[Extracted data entries]
_ _ _ _

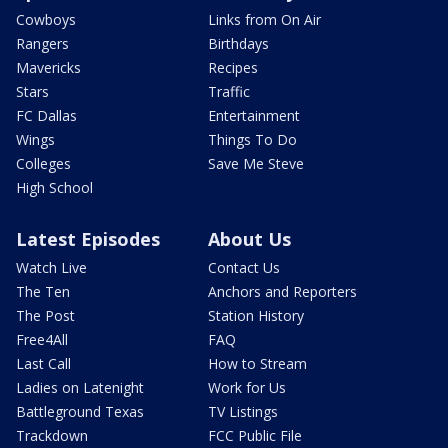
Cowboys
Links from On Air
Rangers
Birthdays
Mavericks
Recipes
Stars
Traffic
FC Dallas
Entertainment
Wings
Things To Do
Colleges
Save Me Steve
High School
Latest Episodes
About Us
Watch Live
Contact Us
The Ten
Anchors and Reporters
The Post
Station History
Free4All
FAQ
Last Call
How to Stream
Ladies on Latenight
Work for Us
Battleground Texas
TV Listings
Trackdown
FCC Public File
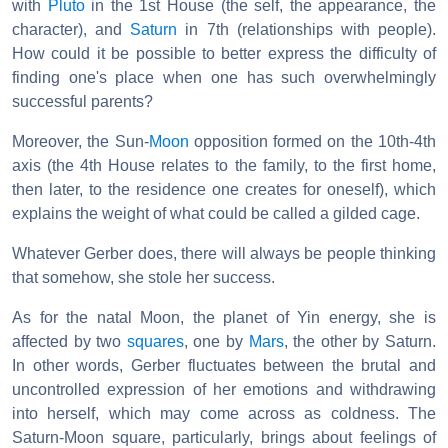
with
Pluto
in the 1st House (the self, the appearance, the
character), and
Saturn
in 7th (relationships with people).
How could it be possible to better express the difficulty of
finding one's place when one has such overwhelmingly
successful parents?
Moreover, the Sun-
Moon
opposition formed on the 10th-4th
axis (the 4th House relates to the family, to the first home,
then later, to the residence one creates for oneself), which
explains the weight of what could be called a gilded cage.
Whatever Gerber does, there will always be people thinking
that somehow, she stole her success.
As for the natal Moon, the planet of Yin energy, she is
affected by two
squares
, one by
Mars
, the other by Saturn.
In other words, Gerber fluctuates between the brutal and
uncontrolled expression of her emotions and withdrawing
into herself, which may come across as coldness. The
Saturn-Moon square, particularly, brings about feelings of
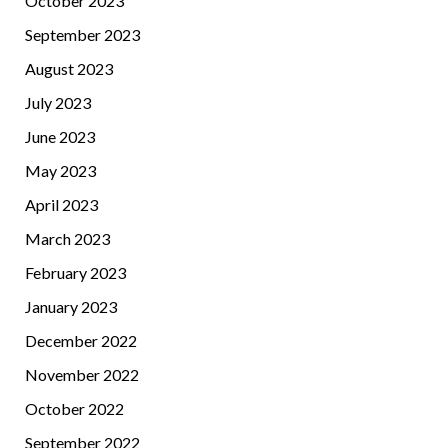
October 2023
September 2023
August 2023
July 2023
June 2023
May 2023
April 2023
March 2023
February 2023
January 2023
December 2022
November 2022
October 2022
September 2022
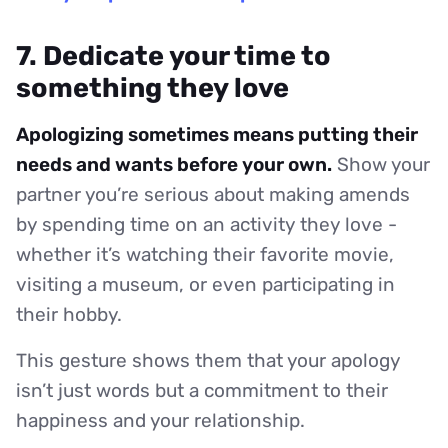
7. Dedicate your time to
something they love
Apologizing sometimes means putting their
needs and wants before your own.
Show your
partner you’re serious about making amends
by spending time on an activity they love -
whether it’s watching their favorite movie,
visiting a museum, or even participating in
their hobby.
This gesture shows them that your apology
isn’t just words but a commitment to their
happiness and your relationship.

_ _ _ _

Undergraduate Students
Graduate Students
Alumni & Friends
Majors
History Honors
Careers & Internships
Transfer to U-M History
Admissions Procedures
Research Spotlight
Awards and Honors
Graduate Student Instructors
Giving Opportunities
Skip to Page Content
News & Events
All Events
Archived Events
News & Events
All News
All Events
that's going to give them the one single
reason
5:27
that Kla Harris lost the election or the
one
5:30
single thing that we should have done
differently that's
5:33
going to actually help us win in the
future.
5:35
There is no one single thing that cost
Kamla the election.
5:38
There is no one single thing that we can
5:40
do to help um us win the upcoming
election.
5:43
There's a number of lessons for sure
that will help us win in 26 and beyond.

_ _ _ _

Problem requirements: Work from the entries above. Set down exactly and only the lines from the line with "Save Me Steve" to the line with "November 2022", both included, and leave the pictures out.

Exercise result:
Save Me Steve
High School
Latest Episodes
About Us
Watch Live
Contact Us
The Ten
Anchors and Reporters
The Post
Station History
Free4All
FAQ
Last Call
How to Stream
Ladies on Latenight
Work for Us
Battleground Texas
TV Listings
Trackdown
FCC Public File
with
Pluto
in the 1st House (the self, the appearance, the
character), and
Saturn
in 7th (relationships with people).
How could it be possible to better express the difficulty of
finding one's place when one has such overwhelmingly
successful parents?
Moreover, the Sun-
Moon
opposition formed on the 10th-4th
axis (the 4th House relates to the family, to the first home,
then later, to the residence one creates for oneself), which
explains the weight of what could be called a gilded cage.
Whatever Gerber does, there will always be people thinking
that somehow, she stole her success.
As for the natal Moon, the planet of Yin energy, she is
affected by two
squares
, one by
Mars
, the other by Saturn.
In other words, Gerber fluctuates between the brutal and
uncontrolled expression of her emotions and withdrawing
into herself, which may come across as coldness. The
Saturn-Moon square, particularly, brings about feelings of
October 2023
September 2023
August 2023
July 2023
June 2023
May 2023
April 2023
March 2023
February 2023
January 2023
December 2022
November 2022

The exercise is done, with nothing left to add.